1
$\begingroup$

The shortest version of the question:

How find which distribution does the inter-arrivals follow by having the arrival times?


Question in more depth

I did my best to explain the problem briefly but provide enough detail to make it easy to understand. So, please let me know if something needs more explanation.
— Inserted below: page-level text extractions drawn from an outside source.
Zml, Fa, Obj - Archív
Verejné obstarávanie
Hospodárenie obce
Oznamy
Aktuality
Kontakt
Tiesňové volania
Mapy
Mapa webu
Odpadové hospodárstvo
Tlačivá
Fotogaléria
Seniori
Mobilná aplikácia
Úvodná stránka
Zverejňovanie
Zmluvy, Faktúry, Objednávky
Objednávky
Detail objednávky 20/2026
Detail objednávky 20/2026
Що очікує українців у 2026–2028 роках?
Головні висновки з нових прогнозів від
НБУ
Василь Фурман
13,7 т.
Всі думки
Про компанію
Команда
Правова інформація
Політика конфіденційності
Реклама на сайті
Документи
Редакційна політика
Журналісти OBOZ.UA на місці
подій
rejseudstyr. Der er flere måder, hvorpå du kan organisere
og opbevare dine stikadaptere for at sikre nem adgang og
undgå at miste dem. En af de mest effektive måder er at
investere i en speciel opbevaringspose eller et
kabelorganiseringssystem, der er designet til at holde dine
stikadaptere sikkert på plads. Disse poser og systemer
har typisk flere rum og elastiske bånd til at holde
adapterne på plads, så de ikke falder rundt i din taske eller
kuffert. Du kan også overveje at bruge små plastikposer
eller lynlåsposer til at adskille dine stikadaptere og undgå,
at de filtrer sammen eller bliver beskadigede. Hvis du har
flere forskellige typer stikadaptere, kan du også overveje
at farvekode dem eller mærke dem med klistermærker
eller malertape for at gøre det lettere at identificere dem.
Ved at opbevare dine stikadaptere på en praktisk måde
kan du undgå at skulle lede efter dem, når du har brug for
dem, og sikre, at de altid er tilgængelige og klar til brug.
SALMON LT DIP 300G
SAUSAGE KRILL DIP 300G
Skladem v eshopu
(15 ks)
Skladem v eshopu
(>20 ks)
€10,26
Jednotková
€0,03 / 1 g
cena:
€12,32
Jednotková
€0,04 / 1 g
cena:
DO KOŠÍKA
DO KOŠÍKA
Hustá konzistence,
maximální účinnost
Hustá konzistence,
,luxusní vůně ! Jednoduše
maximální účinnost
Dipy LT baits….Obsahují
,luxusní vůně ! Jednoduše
I am working on modeling the arrival times. I have some devices which collect some information about the passing objects and records the arrival times in the form of aggregation per minute. For example

2 objects arrived at t1, t1=60 sec

3 objects arrived at t2, t2=120 sec

I am interested to see what distribution the inter-arrivals (not arrival-times) of these objects have, and I have some difficulty to find the best approach.


Proposed solution

I am thinking of these three approaches and appreciate any help:

  1. Fit the collected arrival times and see what distribution these arrival times have. Well, this gives me the best distribution for arrival time not inter-arrival. So, I could not consider this.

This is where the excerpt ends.